To obtain the ITS and matK sequences of the Nymphaea to be determined, the genomic DNA of the Nymphaea of the parents to be determined is extracted, and then the conserved nucleotide sequences of 18S, 5.8S, and 25S rRNA of the Nymphaea are used to design ITS primers applicable to Nymphaea referring to the ITS universal primers of plant barcodes.

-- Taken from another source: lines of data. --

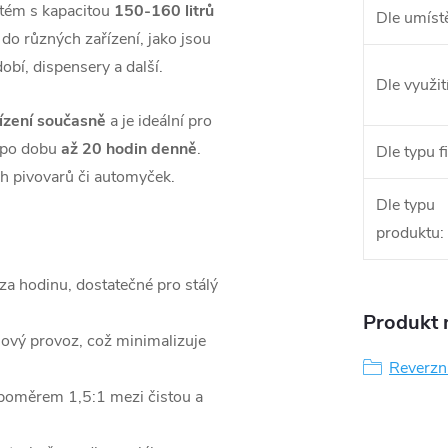
stém s kapacitou
150-160 litrů
Dle umíst
 do různých zařízení, jako jsou
obí, dispensery a další.
Dle využit
řízení současně
a je ideální pro
z po dobu
až 20 hodin denně
.
Dle typu fi
ch pivovarů či automyček.
Dle typu
produktu
:
 za hodinu, dostatečné pro stálý
Produkt n
ový provoz, což minimalizuje
Reverzn
poměrem 1,5:1 mezi čistou a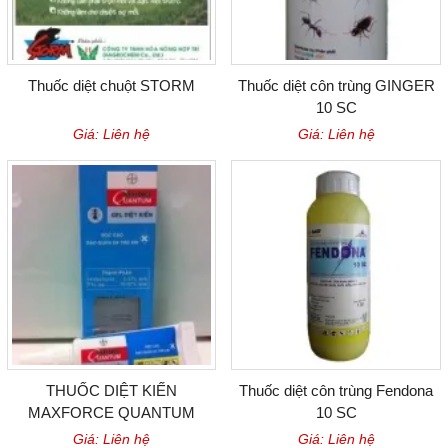
Thuốc diệt chuột STORM
Thuốc diệt côn trùng GINGER
10 SC
Giá: Liên hệ
Giá: Liên hệ
THUỐC DIỆT KIẾN
Thuốc diệt côn trùng Fendona
MAXFORCE QUANTUM
10 SC
Giá: Liên hệ
Giá: Liên hệ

That is, the primer pair includes: a forward primer ITS-5 (AGTCGTAACAAGGTTTCCGT) (SEQ ID NO:1) and a reverse primer ITS-3 (TAGTAACGGCGAGCGAACC) (SEQ ID NO:2). The conserved nucleotide sequences of matK of the Nymphaea are used to design matK primers applicable to Nymphaea referring to the universal primers of plant barcodes. That is, the primer pair includes: a forward primer matK-5 (CGTACCGTACTTTTATGTTTACGAG) (SEQ ID NO:3) and a reverse primer matK-3 (ACCCAATCCATCTGGAAATCTTGCTTC) (SEQ ID NO:4). A PCR amplification product of the ITS is obtained by the primer pair ITS-5/ITS-3, and a PCR amplification product of the matK is obtained by the primer pair matK-5/matK-3; a PCR amplification system of the ITS sequence is 30 μL, including 15 μL of PCR 2× Mix, 13 μL of ddH2O, 0.5 μL for each of the primers, and 1.0 μL of a total DNA; the PCR amplification of the ITS sequence includes the following procedures: initial denaturation at 95° C. for 3 min; denaturation at 94° C. for 55 s, annealing at 55° C. for 55 s, and extension at 72° C. for 70 s, conducting cyles; and extension at 72° C. for 7 min; a PCR amplification system of the matK sequence is 20 μL, including 10 μL of the PCR 2× Mix, 8 μL of the ddH2O, 0.5 μL for each of the primers, and 1.0 μL of the total DNA; and the PCR amplification of the matK sequence includes the following procedures: initial denaturation at 95° C. for 3 min; denaturation at 94° C. for 30 s, annealing at 52° C. for 30 s, and extension at 72° C. for 1 min, conducting 35 cyles; and extension at 72° C. for 5 min.
d, after the PCR amplification product of the ITS is obtained with the primer pair ITS-5/ITS-3, ligating the amplification product of the ITS sequence obtained in step c then using a pLB zero-background rapid cloning kit, and transforming into Escherichia coli DH5α competent cells; conducting PCR amplification on an obtained selected bacterial plaque through a carrier primer, to obtain a PCR amplification product of the ITS sequence by monoclonal amplification. Further, an amplification system is 20 μL, including 10 μL of PCR 2× Mix, 10 μL of ddH2O, 0.3 μL for each of the primers, and 1 cluster of a pLB-ligated bacterial plaque; the PCR amplification includes the following procedures: initial denaturation at 95° C. for 3 min; denaturation at 94° C. for 55 s, annealing at 55° C. for 55 s, and extension at 72° C. for 80 s, conducting 35 cycles; and extension at 72° C. for 7 min.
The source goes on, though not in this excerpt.